France has been convulsed in recent months with some of the worst civil unrest since the student uprisings of 1968. Thousands of ‘Gilet Jaune’ or Yellow Vest protestors have taken to the streets not just in Paris but in a number of other towns and cities across the nation. Some of these protests have been extremely violent with violence coming from both sides of the conflict, from the protestors themselves and from the French security forces. There have been a number of serious injuries caused to protestors by security force violence and the protestors have according to various reports been engaged in quite a few acts of violence themselves including arson and looting.
For at least 21 weeks various French cities have seen Gilet Jaune protests erupt in them. Some of these protests have been huge and some of them much smaller. The protests started because of excessive and punitive taxes on fuel and the exploitation of drivers as a cash cow by draconian fines for speeding.
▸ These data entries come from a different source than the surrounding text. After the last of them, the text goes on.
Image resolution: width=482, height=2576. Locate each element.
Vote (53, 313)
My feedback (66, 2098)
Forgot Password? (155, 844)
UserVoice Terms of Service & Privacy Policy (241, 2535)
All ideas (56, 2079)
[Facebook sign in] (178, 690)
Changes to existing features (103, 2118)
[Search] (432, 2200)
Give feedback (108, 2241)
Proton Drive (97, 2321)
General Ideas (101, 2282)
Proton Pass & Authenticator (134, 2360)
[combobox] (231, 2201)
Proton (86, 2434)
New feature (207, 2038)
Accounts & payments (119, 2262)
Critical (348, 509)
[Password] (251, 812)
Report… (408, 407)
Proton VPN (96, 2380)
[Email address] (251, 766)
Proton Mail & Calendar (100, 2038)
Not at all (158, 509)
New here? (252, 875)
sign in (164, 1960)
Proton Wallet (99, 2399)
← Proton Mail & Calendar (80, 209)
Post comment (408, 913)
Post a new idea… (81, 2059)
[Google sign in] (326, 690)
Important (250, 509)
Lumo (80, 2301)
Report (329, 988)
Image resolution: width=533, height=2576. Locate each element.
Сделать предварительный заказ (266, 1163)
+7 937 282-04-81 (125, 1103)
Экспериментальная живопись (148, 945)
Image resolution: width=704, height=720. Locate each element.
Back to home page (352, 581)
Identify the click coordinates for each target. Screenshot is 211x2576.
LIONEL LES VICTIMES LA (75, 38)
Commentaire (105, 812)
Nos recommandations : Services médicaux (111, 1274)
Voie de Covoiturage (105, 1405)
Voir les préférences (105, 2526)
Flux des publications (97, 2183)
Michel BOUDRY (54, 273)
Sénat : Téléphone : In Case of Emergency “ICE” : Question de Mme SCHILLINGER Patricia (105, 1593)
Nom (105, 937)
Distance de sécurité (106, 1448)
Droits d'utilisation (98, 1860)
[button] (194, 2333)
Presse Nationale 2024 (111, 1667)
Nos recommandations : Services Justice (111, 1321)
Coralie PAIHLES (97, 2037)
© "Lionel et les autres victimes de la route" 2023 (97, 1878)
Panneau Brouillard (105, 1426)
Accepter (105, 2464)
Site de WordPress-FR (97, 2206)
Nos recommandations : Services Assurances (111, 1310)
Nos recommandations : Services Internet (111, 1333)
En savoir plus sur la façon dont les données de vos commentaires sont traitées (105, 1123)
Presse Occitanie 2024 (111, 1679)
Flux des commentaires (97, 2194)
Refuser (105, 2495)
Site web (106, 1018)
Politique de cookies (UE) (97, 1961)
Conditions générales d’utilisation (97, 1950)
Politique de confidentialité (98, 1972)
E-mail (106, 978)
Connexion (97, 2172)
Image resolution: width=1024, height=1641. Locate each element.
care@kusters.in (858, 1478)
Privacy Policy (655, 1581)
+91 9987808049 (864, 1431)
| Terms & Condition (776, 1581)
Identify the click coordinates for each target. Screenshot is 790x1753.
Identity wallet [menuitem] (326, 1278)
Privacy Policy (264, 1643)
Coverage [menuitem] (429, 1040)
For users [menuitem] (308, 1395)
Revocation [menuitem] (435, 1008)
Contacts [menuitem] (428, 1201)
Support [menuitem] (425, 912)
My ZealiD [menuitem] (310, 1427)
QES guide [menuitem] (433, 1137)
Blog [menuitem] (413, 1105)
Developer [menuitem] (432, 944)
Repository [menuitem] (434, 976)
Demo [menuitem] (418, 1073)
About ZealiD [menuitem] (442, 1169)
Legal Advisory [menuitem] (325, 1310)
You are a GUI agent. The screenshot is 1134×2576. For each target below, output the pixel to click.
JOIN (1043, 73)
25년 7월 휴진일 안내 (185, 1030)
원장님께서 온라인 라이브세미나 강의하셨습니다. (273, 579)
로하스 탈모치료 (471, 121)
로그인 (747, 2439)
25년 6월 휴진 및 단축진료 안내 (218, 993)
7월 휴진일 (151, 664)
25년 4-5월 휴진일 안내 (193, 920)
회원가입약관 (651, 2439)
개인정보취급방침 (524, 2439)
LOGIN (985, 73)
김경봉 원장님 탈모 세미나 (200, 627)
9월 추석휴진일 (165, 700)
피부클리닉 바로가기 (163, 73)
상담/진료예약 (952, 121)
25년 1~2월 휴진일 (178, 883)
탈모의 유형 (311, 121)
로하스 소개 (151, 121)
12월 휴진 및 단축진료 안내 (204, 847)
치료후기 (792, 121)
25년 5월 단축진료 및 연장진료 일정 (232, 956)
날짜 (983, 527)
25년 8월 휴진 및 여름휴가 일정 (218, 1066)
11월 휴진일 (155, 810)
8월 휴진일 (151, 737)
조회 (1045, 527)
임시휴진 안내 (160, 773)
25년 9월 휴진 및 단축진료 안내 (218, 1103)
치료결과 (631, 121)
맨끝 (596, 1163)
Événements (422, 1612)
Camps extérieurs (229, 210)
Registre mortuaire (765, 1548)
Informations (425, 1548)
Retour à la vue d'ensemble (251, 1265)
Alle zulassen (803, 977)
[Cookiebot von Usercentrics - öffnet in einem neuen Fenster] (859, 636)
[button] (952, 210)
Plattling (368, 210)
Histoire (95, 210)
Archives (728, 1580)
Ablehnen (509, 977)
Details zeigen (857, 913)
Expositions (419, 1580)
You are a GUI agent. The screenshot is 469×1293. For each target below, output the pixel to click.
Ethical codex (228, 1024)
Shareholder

These fines have been seen as less to do with road safety and more to do with the French state squeezing motorists for as much money as possible.
The response of the French Government under President Emmanuel Macron, a pro-European Union centrist, has been at various stages to threaten, cajole, physically attack and offer superficial concessions to the protestors. The French government desperately wants these protests to go away partly because of the disruption caused by them and also because Macron’s government is worried about the effect these protests may have on the upcoming European Parliament elections. Although the EU Parliament is a toothless tiger with no proper legislative powers of its own, the prospect of the French electorate using the election to register a protest at President Macron’s leadership by voting in those opposed to the president’s policies would be a major public relations failure for him.
In an effort to show that his government was listening to people’s concerns about the economy, taxation and other issues, President Macron embarked on a ‘listening project’ with hundreds of public meetings organised by the government taking place. It looks to me as if the government was trying to construct some form of political lightening rod by which public anger at government policies could be discharged. The result of this massive public consultation has been the government considering whether it should back down on at least some of the swingeing taxes that have been imposed on the French population.
While it’s good to see the French government recognising that taxing the citizenry into penury is a bad thing, I wonder whether these tax cut proposals that are being made will be enough to stop the protests? These proposed tax cuts may be too little too late. The Gilet Jaunes protest appears to have morphed into something much more than a tax protest that could be stopped by removal of the offending taxes. The protesters now seem to be on the streets for an amorphous mass of different causes, some leftist, some rightist,some sane and some dodgy. The motivations for the protests are now so wide that any government action to reduce the anger that caused the initial flare up of protest may not be enough to stop them.
The time to buy off the protestors with tax cuts and a reduction in the draconian treatment of drivers was months ago, before the protests picked up other causes. However to have caved into the tax protests at an earlier stage but that would have had the effect of making the French government look weak. As France is beset by economic problems and social cohesion problems brought about in part by inappropriate levels of and types of immigration, weakness is the very last thing that the French government needed to show. President Macron’s government is between a rock and a hard place. The government needed to stop the protests but the action needed to do this may have made it look as if a government that claimed to be strong and dynamic look like it was one that was too easily bullied by mobs which in turn may have caused other mobs with different causes to take to the streets in order to push for the policies that they wanted. Macron’s government could not make concessions too early but now it seems they have left the concessions too late.
The French government may be under the impression that by ameliorating the initial impetus for the protests that they may die down, but that impression may be mistaken. Whilst such concessions may remove some of the protestors, the protests have picked up individuals and groups with other causes that are less directly connected to the taxation issue and are instead more concerned with the way that France is governed.
I have some doubt as to whether the protestors can sustain the current level of protest until the next French presidential and parliamentary elections in 2022 as protesting at this intensity is difficult to keep up for a long time. However I believe that because of the scale of these protests, the way that the French state has confronted them and the fact that the reasons for the protests have broadened, they will have a significant effect on French voting patterns next time around. It will be interesting to see who the French choose to represent them. Will they choose socialism as has happened in the past or will they lurch to the nationalist Right? Whatever happens I think that these protests will have effects, some negative and some positive on the make up of the next French government.